■ **Work to complete**: Since the pictures are not wanted, copy only the text of every record exactly.

■ **Data to examine**:
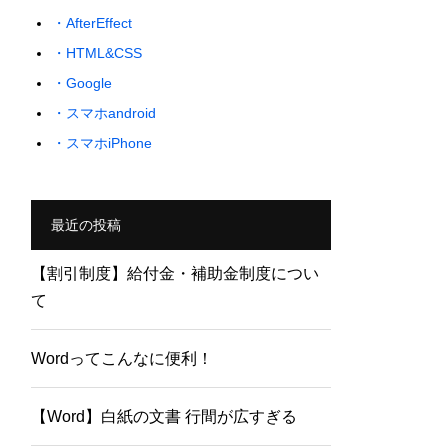
・AfterEffect
・HTML&CSS
・Google
・スマホandroid
・スマホiPhone
最近の投稿
【割引制度】給付金・補助金制度につい
て
Wordってこんなに便利！
【Word】白紙の文書 行間が広すぎる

■ **Response area**:
・AfterEffect
・HTML&CSS
・Google
・スマホandroid
・スマホiPhone
最近の投稿
【割引制度】給付金・補助金制度につい
て
Wordってこんなに便利！
【Word】白紙の文書 行間が広すぎる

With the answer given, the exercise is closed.